(Transcribed page contents)
>>>>>
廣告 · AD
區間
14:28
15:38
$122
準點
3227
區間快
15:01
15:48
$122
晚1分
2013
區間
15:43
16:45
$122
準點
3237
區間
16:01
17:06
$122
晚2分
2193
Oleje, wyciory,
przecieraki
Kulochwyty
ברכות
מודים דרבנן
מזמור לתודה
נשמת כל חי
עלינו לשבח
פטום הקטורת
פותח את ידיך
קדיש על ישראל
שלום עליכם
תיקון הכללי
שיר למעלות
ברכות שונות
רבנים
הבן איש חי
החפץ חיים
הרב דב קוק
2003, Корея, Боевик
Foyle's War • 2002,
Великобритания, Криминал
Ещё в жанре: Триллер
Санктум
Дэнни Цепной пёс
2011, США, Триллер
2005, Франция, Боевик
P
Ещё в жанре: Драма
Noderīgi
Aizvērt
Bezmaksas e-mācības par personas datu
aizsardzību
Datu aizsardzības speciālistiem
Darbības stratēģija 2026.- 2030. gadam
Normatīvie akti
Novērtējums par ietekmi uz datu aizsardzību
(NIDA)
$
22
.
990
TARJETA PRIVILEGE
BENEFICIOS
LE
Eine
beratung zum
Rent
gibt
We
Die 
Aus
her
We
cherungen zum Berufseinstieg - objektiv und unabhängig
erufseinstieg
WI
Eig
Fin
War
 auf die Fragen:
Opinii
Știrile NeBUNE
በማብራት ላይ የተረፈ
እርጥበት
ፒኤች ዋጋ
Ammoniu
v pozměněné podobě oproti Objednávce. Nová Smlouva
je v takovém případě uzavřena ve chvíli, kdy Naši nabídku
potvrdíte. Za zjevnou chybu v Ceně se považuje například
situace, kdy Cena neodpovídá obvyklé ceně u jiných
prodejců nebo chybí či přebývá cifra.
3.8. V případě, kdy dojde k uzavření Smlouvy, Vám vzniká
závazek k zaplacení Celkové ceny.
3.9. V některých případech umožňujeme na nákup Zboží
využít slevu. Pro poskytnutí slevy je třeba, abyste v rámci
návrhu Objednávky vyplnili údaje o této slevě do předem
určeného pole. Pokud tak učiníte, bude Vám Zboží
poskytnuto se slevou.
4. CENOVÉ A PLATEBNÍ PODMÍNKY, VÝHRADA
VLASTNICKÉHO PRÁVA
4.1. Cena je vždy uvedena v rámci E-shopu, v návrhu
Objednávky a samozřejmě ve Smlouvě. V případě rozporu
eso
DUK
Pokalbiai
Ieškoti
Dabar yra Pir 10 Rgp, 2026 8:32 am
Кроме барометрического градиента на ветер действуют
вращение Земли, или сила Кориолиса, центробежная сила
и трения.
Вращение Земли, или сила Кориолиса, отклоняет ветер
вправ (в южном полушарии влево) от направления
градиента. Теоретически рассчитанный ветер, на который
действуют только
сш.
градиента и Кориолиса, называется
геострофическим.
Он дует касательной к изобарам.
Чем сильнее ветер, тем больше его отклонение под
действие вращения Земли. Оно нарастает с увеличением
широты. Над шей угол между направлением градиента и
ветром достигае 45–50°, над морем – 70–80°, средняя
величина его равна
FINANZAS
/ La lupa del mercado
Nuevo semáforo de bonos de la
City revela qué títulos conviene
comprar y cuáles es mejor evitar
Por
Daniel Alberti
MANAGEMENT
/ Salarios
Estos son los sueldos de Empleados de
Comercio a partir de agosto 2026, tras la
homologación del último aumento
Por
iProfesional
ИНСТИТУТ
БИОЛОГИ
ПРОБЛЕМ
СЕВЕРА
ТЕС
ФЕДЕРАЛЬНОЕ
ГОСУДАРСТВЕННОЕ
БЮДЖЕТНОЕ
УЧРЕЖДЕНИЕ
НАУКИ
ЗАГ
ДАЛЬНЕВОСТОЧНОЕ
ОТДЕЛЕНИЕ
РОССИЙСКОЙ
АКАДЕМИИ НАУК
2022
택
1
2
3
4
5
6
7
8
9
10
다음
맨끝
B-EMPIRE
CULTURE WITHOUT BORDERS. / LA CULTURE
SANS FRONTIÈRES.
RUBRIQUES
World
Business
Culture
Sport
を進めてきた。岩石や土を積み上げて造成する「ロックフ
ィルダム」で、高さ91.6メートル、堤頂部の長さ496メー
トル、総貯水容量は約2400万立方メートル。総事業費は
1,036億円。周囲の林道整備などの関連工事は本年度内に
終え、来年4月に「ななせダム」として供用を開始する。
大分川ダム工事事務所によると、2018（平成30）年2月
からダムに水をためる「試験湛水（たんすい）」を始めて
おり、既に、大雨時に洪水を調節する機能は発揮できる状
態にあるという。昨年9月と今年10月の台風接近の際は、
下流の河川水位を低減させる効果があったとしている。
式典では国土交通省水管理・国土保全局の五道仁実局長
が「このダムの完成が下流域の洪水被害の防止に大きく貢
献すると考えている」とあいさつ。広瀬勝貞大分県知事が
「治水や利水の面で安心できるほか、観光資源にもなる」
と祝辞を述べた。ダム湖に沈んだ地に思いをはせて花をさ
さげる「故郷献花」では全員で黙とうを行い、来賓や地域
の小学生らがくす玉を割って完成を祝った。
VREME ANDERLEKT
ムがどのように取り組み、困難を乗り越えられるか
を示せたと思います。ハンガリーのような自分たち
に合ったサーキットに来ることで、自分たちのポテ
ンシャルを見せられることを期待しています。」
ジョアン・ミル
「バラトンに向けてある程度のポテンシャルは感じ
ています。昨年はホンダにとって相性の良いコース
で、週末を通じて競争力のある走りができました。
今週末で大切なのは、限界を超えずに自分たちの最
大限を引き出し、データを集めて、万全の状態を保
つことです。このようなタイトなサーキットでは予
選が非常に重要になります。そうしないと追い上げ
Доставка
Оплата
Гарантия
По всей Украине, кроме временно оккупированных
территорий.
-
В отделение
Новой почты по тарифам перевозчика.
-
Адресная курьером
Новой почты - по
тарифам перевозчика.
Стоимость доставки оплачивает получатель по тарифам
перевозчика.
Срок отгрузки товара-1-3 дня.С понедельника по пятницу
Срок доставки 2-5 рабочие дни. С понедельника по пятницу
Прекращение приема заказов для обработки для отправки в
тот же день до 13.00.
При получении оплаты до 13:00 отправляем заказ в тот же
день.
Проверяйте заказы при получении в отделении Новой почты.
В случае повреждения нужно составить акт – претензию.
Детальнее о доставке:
<<<<<
→ Exercise prompt
Report every line of the data in which "почты" appears.

→ Written response
Новой почты по тарифам перевозчика.
Новой почты - по
Проверяйте заказы при получении в отделении Новой почты.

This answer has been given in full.